### Source material

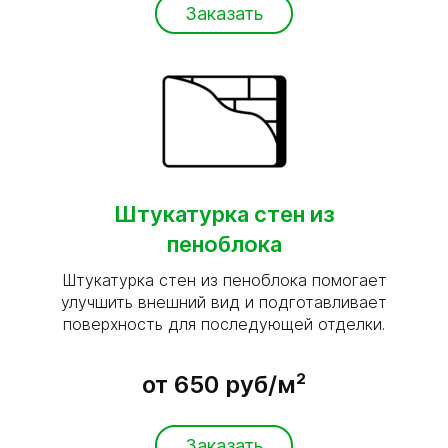
Заказать
Штукатурка стен из
пеноблока
Штукатурка стен из пеноблока помогает
улучшить внешний вид и подготавливает
поверхность для последующей отделки.
от 650 руб/м²
Заказать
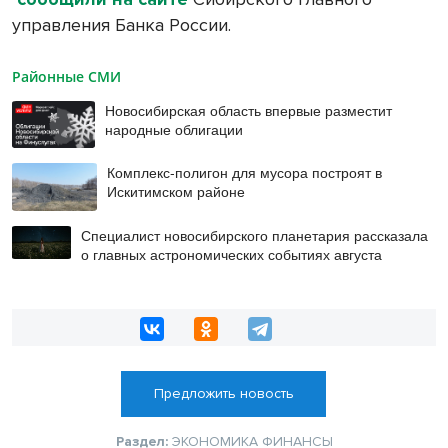
управления Банка России.
Районные СМИ
Новосибирская область впервые разместит
народные облигации
Комплекс-полигон для мусора построят в
Искитимском районе
Специалист новосибирского планетария рассказала
о главных астрономических событиях августа
Предложить новость
Раздел:
ЭКОНОМИКА
ФИНАНСЫ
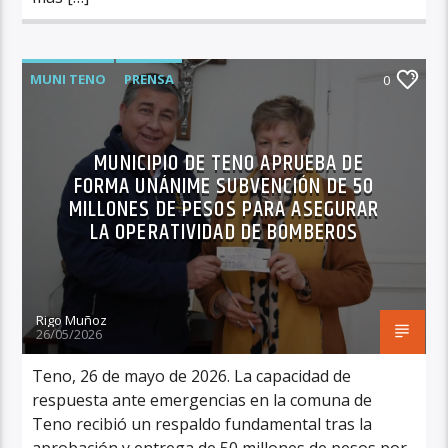
MUNI TENO
PRENSA
0
MUNICIPIO DE TENO APRUEBA DE
FORMA UNÁNIME SUBVENCIÓN DE 50
MILLONES DE PESOS PARA ASEGURAR
LA OPERATIVIDAD DE BOMBEROS
Rigo Muñoz
26/05/2026
Teno, 26 de mayo de 2026. La capacidad de
respuesta ante emergencias en la comuna de
Teno recibió un respaldo fundamental tras la
aprobación y entrega de 50 millones de pesos por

######

**The task:** Your answer must be the lines above from the one holding "улучшить внешний вид и подготавливает" up to and including the one holding "Искитимском районе", exact and with no pictures.

**Solution for this problem:**
улучшить внешний вид и подготавливает
поверхность для последующей отделки.
от 650 руб/м²
Заказать
управления Банка России.
Районные СМИ
Новосибирская область впервые разместит
народные облигации
Комплекс-полигон для мусора построят в
Искитимском районе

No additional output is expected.